Ambassador: “Hmph hmph.”
Lindauer: “between Iraq and the White House.”
Ambassador: “Yeah.”
Ambassador: “I know.”
Lindauer: “Okay.”
Ambassador: “I know.”
Lindauer: “Okay, good. I have sent that to your, ah, consular.”
Ambassador: “Did you ask for a meeting?”
Lindauer: “I was going to be in New York and I was going to have some meetings with a couple of other embassies.”
Ambassador: “Do you like to come ah, this evening?”
Lindauer: “I am in Washington.”
Ambassador: “Oh I thought you are here.”
Lindauer: “I realize you are incredibly busy, but I would like to share this. Let me put it this way. I do ask you please. I know you’re very busy, but it is very important that you see what I have sent.”
Ambassador: “Okay, I will ask for it.”
Lindauer: “Thank you so much.”
Ambassador: “I will ask for it, and I will see it.”
Ambassador Wehbe showed a remarkable degree of civility and respect for the contributions of an ordinary woman from outside his own country. If my experience has taught me nothing else, it’s that a government willing to discuss ideas put forth by ordinary people—and listen— is doing some things right. One might argue that listening to common people marks the foundation of all genuine democracy. I find it intriguing, therefore, to compare Syria’s handling of the situation to Colin Powell’s reaction to the very same information.
Syria’s Ambassador Wehbe did more than listen and read my proposal. To his tremendous credit, Ambassador Wehbe’s staff checked out the framework with Iraqi diplomats, and verified that the platform was accurately portrayed and entirely valid.
Then Syria followed through, and took action to carry it forward.
Kudos to Damascus!
Several weeks after President Obama’s Inauguration, in February 2009, I confronted the Senate Intelligence Committee in Washington over the abuse that I suffered as an Asset, and the gross dishonesty of defaming Pre-War Intelligence, with such a strong peace framework on the table, ready for implementation.

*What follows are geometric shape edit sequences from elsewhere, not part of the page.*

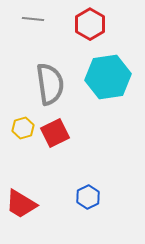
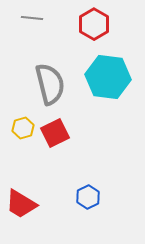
gray line: moved 1 px left, 1 px up
red hexagon: moved 4 px right
cyan hexagon: rotated 15 degrees clockwise
gray semicircle: rotated 6 degrees counterclockwise
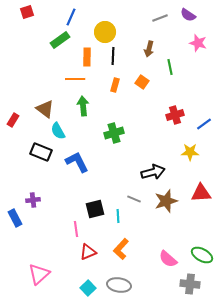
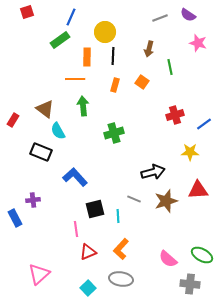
blue L-shape at (77, 162): moved 2 px left, 15 px down; rotated 15 degrees counterclockwise
red triangle at (201, 193): moved 3 px left, 3 px up
gray ellipse at (119, 285): moved 2 px right, 6 px up
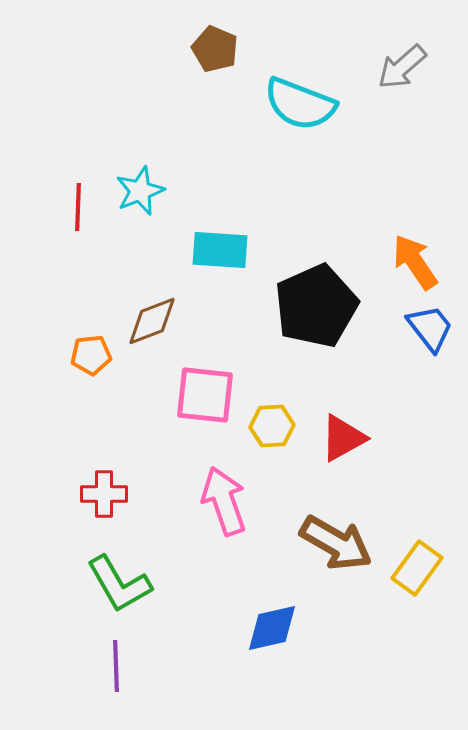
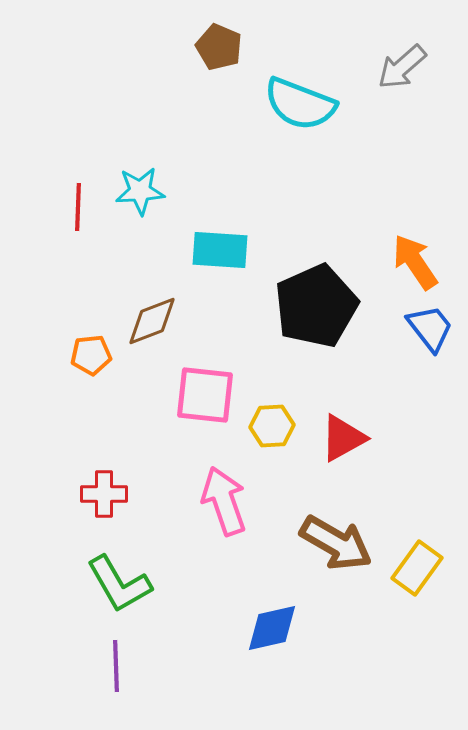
brown pentagon: moved 4 px right, 2 px up
cyan star: rotated 18 degrees clockwise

At that point, the CIA reluctantly acknowledged that Syria had approached them with an identical proposal in early 2003, in the 11th hour before the invasion.261
According to Joseph Farah, who publishes the G2 Bulletin, CIA sources have confirmed that Ambassador Wehbe and Syria’s senior diplomats approached the United States covertly, possibly through a third party, seeking to open a back channel to the Secretary of Defense, in order to implement the comprehensive framework, which Iraq had accepted enthusiastically.262
According to the G2 Bulletin, Iraq offered six unconditional terms to Defense Department policymakers. The terms were:
• Full support of America’s Arab-Israeli peace process
• Support for U.S. strategic interests in the region.
• Priority to the United States for Iraqi oil
• Elections within two years, under U.N. auspices.

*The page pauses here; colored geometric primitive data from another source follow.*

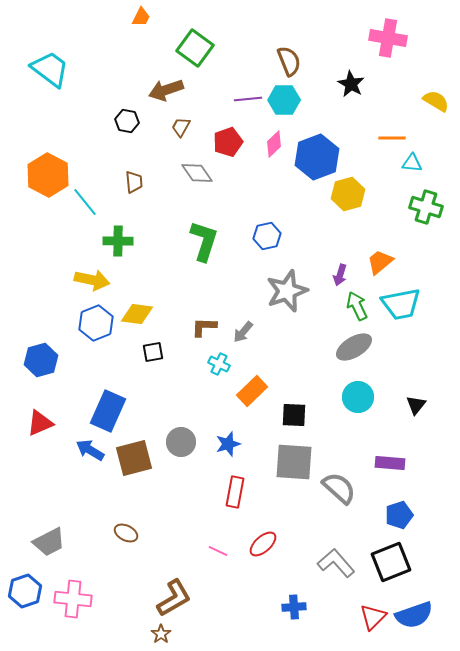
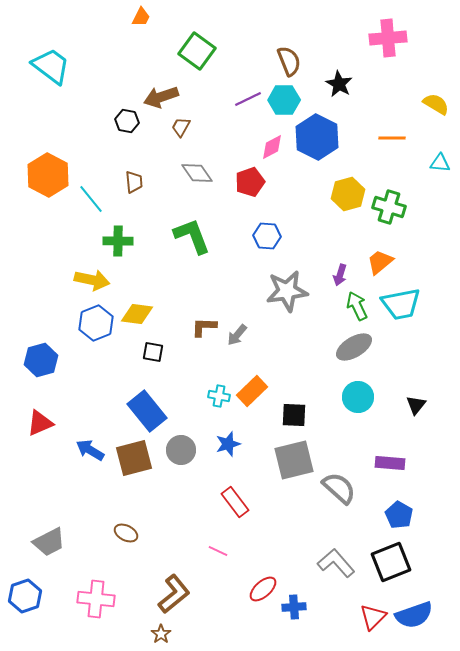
pink cross at (388, 38): rotated 15 degrees counterclockwise
green square at (195, 48): moved 2 px right, 3 px down
cyan trapezoid at (50, 69): moved 1 px right, 3 px up
black star at (351, 84): moved 12 px left
brown arrow at (166, 90): moved 5 px left, 7 px down
purple line at (248, 99): rotated 20 degrees counterclockwise
yellow semicircle at (436, 101): moved 3 px down
red pentagon at (228, 142): moved 22 px right, 40 px down
pink diamond at (274, 144): moved 2 px left, 3 px down; rotated 16 degrees clockwise
blue hexagon at (317, 157): moved 20 px up; rotated 12 degrees counterclockwise
cyan triangle at (412, 163): moved 28 px right
cyan line at (85, 202): moved 6 px right, 3 px up
green cross at (426, 207): moved 37 px left
blue hexagon at (267, 236): rotated 16 degrees clockwise
green L-shape at (204, 241): moved 12 px left, 5 px up; rotated 39 degrees counterclockwise
gray star at (287, 291): rotated 12 degrees clockwise
gray arrow at (243, 332): moved 6 px left, 3 px down
black square at (153, 352): rotated 20 degrees clockwise
cyan cross at (219, 364): moved 32 px down; rotated 15 degrees counterclockwise
blue rectangle at (108, 411): moved 39 px right; rotated 63 degrees counterclockwise
gray circle at (181, 442): moved 8 px down
gray square at (294, 462): moved 2 px up; rotated 18 degrees counterclockwise
red rectangle at (235, 492): moved 10 px down; rotated 48 degrees counterclockwise
blue pentagon at (399, 515): rotated 24 degrees counterclockwise
red ellipse at (263, 544): moved 45 px down
blue hexagon at (25, 591): moved 5 px down
brown L-shape at (174, 598): moved 4 px up; rotated 9 degrees counterclockwise
pink cross at (73, 599): moved 23 px right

• Disarmament—direct U.S. involvement in disarming Iraq. The U.S. could send 5,000 troops into Iraqi to search for weapons of mass destruction.

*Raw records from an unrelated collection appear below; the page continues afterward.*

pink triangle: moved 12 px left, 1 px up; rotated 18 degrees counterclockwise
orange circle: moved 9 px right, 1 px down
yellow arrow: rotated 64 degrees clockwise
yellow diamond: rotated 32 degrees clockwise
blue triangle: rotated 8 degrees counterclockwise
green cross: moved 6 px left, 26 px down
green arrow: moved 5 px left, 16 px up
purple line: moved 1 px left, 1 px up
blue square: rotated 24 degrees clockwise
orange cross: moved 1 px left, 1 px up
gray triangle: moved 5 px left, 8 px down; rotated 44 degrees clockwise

• Full cooperation in the war terror—including the hand over of Abdul Rahman Yasin, who was involved in the 1993 bombing of the World Trade Center. To this day, he is still at large.
The CIA implied that it arrived too late to act upon. The G2 Bulletin reported that Republican leaders laughed in Syria’s face saying, “See you in Baghdad.”
Why solve a problem when you can have a war instead?
In which case, they acted like fools.
And yet, like Malaysia, Syria deserves the most profound gratitude and praise from the international community, for the simple fact that its leadership had the courage to support peace to the very end. Syria and Malaysia handled this crisis extremely well. They could not have done better.
Their diplomats had the wisdom and courage to recognize the frightening consequences of this stupid war. Instead of getting paralyzed—or relinquishing responsibility for crisis resolution to the West— their leaders used their position on the Security Council to support dialogue, offering themselves as intermediaries.
That’s the U.N. at its best.
As someone who watches trends in the Middle East, Syria’s proactive spirit greatly impressed me. Syria’s diplomats saw the possibility of common ground, and put the good of the world community before any possible differences with Baghdad. I admire that tremendously. It speaks to Syria’s leadership potential in other Middle East conflicts.
Critically, when the CIA acknowledged all parts of Syria’s proposal, they acknowledged mine—since the two are almost 100% identical, and FBI wire taps prove that I shared it with Syria’s Embassy at the start of February, 2003.3
That is valuable for corroborating the legitimacy of the peace framework itself, and the success of my own role as a back channel. Clearly the peace option passed the vetting process with Baghdad, since Syria’s government required verification from Iraqi sources before submitting it to the Bush Administration. I was spot on
Unhappily, problem solving was not what Pro-War Republicans wanted. It was not in the best interests of Big Oil and the War Profiteers, the only winners of this catastrophic War. But a Great Peace was always possible.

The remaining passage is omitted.